Records from a collection:
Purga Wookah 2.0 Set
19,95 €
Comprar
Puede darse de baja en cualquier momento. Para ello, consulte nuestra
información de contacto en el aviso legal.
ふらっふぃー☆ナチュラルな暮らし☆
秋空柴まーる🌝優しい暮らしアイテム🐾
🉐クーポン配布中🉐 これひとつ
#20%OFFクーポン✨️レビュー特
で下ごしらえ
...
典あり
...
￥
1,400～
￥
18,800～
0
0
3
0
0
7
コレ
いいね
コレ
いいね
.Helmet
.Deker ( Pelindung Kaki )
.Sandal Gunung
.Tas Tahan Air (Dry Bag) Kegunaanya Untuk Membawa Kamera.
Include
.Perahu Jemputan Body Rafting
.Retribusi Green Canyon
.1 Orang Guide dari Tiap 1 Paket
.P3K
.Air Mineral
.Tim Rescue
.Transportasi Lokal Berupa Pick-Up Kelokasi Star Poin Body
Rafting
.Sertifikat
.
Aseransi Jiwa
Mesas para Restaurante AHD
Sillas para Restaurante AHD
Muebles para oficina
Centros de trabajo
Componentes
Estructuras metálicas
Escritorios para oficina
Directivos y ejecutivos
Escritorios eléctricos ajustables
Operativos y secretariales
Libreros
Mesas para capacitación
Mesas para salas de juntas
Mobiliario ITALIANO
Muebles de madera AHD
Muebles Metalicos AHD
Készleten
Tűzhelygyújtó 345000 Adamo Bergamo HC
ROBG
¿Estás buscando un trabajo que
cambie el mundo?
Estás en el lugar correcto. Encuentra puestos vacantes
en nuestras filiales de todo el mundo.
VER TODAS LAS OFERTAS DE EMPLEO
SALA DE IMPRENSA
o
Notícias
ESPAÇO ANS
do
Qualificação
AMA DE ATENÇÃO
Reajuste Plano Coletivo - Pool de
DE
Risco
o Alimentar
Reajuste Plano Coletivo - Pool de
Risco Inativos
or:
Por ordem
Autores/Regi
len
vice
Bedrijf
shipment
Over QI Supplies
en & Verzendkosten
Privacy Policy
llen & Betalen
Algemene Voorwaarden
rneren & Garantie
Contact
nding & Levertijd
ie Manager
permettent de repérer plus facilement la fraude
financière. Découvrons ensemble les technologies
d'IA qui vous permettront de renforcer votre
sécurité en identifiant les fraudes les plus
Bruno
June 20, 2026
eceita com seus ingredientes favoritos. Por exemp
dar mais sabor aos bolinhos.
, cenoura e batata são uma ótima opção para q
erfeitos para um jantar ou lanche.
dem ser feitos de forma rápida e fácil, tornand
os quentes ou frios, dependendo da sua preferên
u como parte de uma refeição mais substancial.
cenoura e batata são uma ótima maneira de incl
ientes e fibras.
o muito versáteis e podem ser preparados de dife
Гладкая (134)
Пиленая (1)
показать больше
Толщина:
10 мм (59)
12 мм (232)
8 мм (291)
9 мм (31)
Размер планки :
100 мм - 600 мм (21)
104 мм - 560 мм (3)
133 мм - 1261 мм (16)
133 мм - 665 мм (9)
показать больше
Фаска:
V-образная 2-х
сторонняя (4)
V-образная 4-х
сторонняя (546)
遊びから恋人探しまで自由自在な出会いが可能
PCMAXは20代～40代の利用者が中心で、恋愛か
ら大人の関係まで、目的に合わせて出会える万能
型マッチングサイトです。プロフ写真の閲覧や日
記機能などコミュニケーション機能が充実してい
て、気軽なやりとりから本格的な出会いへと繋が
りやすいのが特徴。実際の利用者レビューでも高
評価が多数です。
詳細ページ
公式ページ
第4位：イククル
* * *
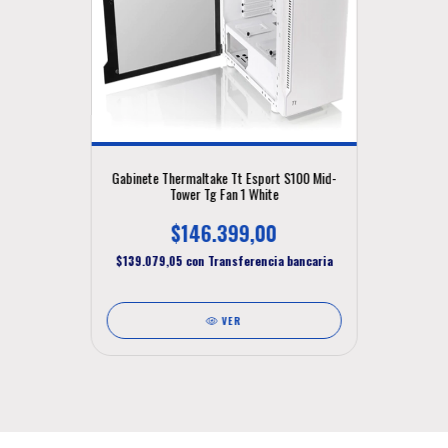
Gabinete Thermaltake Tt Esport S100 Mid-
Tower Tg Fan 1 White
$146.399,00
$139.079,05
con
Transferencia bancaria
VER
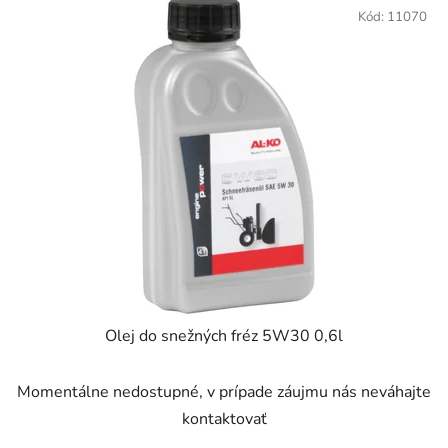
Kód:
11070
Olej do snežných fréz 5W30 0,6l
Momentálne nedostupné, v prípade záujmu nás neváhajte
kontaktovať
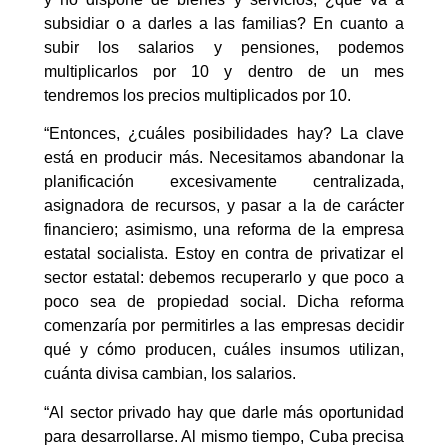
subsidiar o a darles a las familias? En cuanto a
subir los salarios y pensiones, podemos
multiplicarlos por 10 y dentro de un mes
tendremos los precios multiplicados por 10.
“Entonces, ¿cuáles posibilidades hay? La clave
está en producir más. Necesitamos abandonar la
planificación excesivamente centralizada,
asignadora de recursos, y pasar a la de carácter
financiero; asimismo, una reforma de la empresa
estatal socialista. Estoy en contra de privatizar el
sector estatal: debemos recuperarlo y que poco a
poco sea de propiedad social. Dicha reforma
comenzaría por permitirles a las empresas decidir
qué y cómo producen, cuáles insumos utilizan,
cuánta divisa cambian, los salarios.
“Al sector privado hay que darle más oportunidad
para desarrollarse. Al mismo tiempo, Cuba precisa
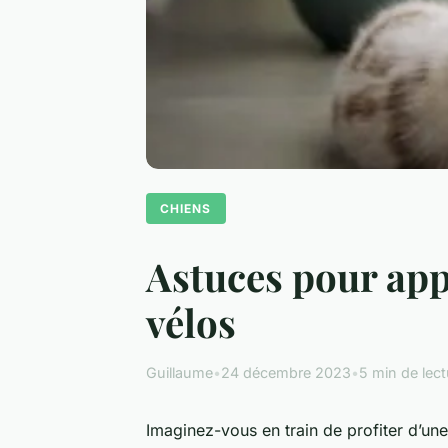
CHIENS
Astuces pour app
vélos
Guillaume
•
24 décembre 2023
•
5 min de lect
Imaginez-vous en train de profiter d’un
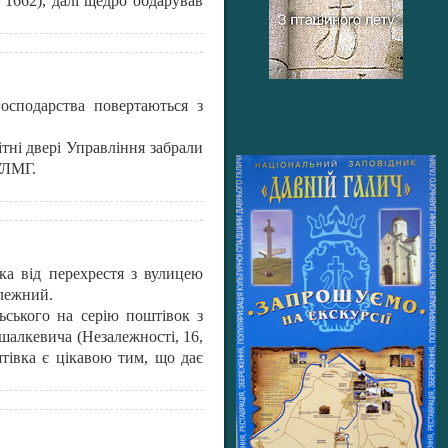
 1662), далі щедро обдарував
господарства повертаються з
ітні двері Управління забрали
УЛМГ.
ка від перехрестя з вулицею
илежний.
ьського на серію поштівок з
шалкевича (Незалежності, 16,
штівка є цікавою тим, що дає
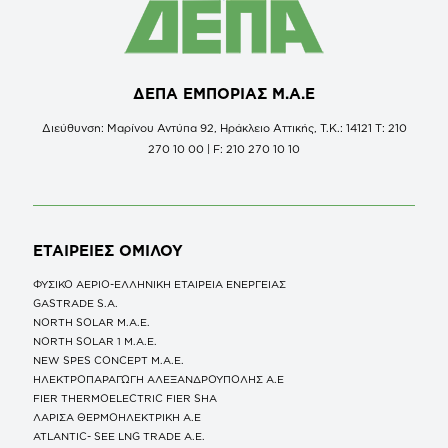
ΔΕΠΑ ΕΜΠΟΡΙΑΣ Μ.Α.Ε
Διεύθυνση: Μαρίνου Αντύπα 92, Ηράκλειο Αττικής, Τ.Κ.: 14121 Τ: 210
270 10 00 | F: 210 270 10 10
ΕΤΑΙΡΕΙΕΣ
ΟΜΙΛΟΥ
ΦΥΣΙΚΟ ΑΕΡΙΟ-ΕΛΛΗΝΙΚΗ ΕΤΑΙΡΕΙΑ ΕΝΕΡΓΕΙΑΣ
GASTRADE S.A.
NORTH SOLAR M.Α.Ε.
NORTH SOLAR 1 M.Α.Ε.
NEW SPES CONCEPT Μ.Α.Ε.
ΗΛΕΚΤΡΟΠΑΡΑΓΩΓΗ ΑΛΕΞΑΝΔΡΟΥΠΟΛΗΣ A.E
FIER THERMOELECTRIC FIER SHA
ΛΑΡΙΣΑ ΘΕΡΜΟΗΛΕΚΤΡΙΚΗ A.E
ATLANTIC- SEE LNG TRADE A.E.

▶ _Task directions_
Every line above from the line with "rneren & Garantie" to the line with "V-образная 2-х" is wanted, ends included; write them out exactly and add no other line.

▶ _Response area_
rneren & Garantie
Contact
nding & Levertijd
ie Manager
permettent de repérer plus facilement la fraude
financière. Découvrons ensemble les technologies
d'IA qui vous permettront de renforcer votre
sécurité en identifiant les fraudes les plus
Bruno
June 20, 2026
eceita com seus ingredientes favoritos. Por exemp
dar mais sabor aos bolinhos.
, cenoura e batata são uma ótima opção para q
erfeitos para um jantar ou lanche.
dem ser feitos de forma rápida e fácil, tornand
os quentes ou frios, dependendo da sua preferên
u como parte de uma refeição mais substancial.
cenoura e batata são uma ótima maneira de incl
ientes e fibras.
o muito versáteis e podem ser preparados de dife
Гладкая (134)
Пиленая (1)
показать больше
Толщина:
10 мм (59)
12 мм (232)
8 мм (291)
9 мм (31)
Размер планки :
100 мм - 600 мм (21)
104 мм - 560 мм (3)
133 мм - 1261 мм (16)
133 мм - 665 мм (9)
показать больше
Фаска:
V-образная 2-х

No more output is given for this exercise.